What it is: “Mobbing” was named by Swedish researcher Heinz Leymann, who documented a recurring pattern in the 1980s: systematic hostile communication directed at a single individual by multiple colleagues or superiors acting in concert, rather than one bully acting alone. Leymann’s model describes a four-stage escalation: an unresolved triggering conflict; a stage where a group forms around the target and aggression/stigmatization begins; a stage where management hears the group’s narrative first and mislabels the target as “the problem” (often a performance or personality issue); and a final stage of expulsion, resignation, termination, or extended leave. What distinguishes mobbing from ordinary conflict is the coalition itself: a personal disagreement between two people is recruited into a shared, group-endorsed narrative that becomes self-reinforcing, because each new person who joins in makes the target’s account look more like the outlier position.
What it looks like (workplace): After one interpersonal disagreement with a peer, the target notices that several colleagues who were previously friendly begin excluding them from informal conversations, meetings get scheduled without them, and their manager starts referencing “concerns the team has raised”, plural, unspecified, about the target’s attitude. No one individual behavior is dramatic; the pattern is the coalition, not any single incident.

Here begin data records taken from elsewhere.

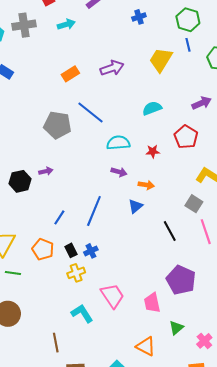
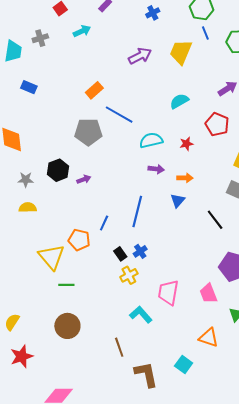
gray cross: (24, 25) -> (40, 38), size x0.7
purple arrow: (112, 68) -> (140, 56), moved
orange rectangle: (70, 74) -> (94, 90), moved
black hexagon: (20, 181) -> (58, 170), moved
orange pentagon: (43, 249) -> (79, 240), moved
pink trapezoid: (113, 296) -> (168, 292), turned -128

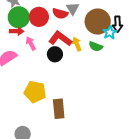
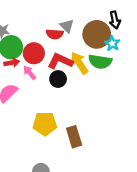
red circle: (39, 17) -> (34, 53), moved
black arrow: (118, 24) -> (115, 20), moved
yellow arrow: (77, 44) -> (79, 63), size x1.5
green semicircle: (96, 46) -> (100, 62), size x1.5

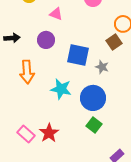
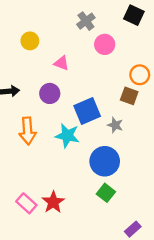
brown square: (114, 42) -> (129, 96), turned -35
blue square: (78, 55) -> (87, 111), turned -35
cyan star: (61, 89) -> (67, 136), moved

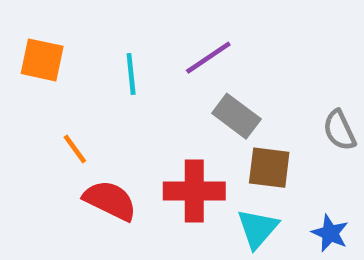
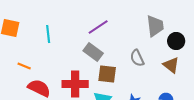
purple line: (208, 58) -> (98, 27), moved
orange line: (75, 149) -> (24, 66), turned -32

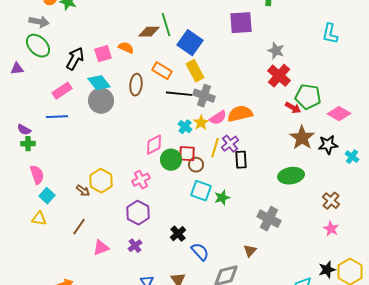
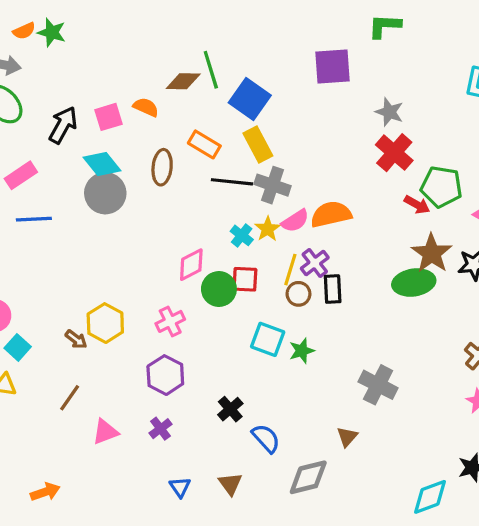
pink rectangle: (62, 91) -> (21, 175), moved
brown circle: (196, 165) -> (298, 294), moved
green ellipse: (291, 176) -> (414, 282), moved

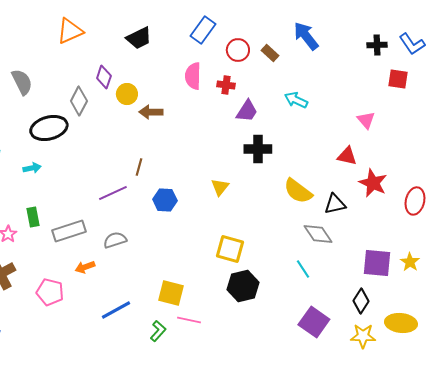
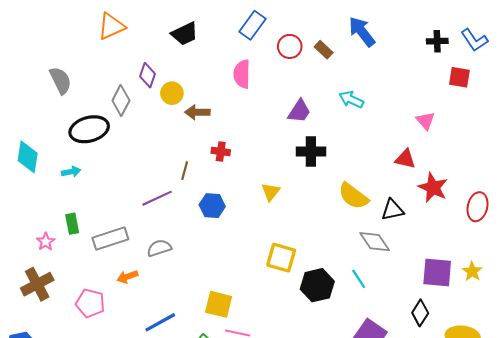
red cross: (226, 85) -> (221, 152), moved
black hexagon: (243, 286) -> (317, 285), moved

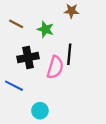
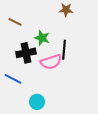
green star: (45, 29) -> (42, 38), moved
pink semicircle: (55, 67) -> (51, 62), turned 55

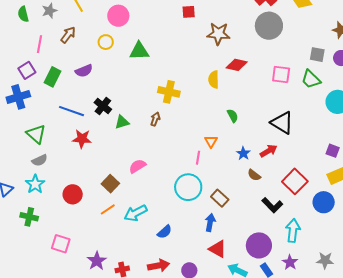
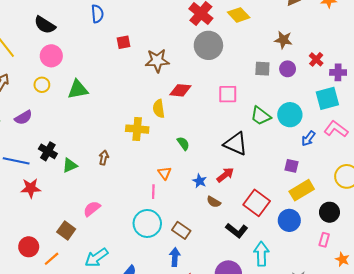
green trapezoid: (311, 79) -> (261, 116), moved
yellow cross: (169, 92) -> (137, 129), moved
orange line: (108, 209) -> (52, 259), moved

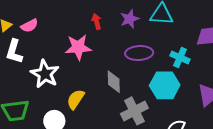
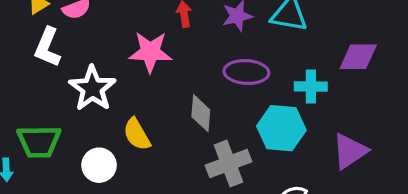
cyan cross: (180, 58) -> (311, 86), turned -30
yellow semicircle: (76, 99) -> (137, 134), turned -70

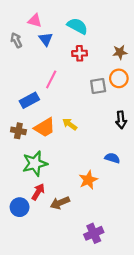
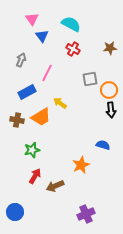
pink triangle: (35, 21) -> (32, 19), turned 40
gray arrow: (16, 40) -> (21, 60), moved, turned 48
red cross: (80, 53) -> (73, 49), turned 32
orange circle: (119, 78) -> (109, 90), moved
yellow arrow: (70, 124) -> (60, 103), moved
green star: (35, 164) -> (32, 150), size x0.7
blue circle: (20, 207) -> (15, 212), moved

Why they do it: Group participation diffuses individual responsibility and legitimizes the original instigator’s narrative, “it’s not just me who thinks this”, while making the target’s isolation feel like independent confirmation rather than an orchestrated pattern.
How to protect yourself:
- Identify and preserve the earliest, single triggering incident and your own account of it in writing, Leymann’s model shows the origin conflict is often forgotten by the time the coalition has formed, and having it dated and factual matters later.
- Seek one or two individual, private conversations with people who joined the exclusion, coalitions often include people who don’t fully know the original story and may reconsider once spoken to directly.
- Escalate to HR or leadership using specific, dated, factual incidents rather than “the team doesn’t like me”, mobbing narratives thrive on vagueness, and vagueness is what you want to deny it.
- Recognize the expulsion stage as a real risk, not paranoia, if the pattern matches Leymann’s later stages (management repeating the group’s framing, formal performance scrutiny appearing without prior history), treat it as a serious organizational-exit risk and seek documentation, union, HR, or legal guidance proactively rather than waiting it out.
Cross-links: Triangulation; Emotional Trap Setting; Kiss-Up, Kick-Down.
Sources:
- PubMed, Leymann, H. (1990). “Mobbing and Psychological Terror at Workplaces.” Violence and Victims, 5, 119–126., the foundational peer-reviewed paper originating the mobbing construct.
- AllVoices: “What Is Mobbing? Workplace Mobbing Signs & How to Stop It”, accessible synthesis of Leymann’s four-stage model.
- Workplace Bullying Institute: “Bully Types & Tactics”, practitioner-level companion material on group and coalition bullying dynamics.
Label note: Established research concept, “mobbing” is Leymann’s specific, named, peer-reviewed term, not a descriptive coining. “Coalition-Building” is used here as an accessible parallel label for the same phenomenon.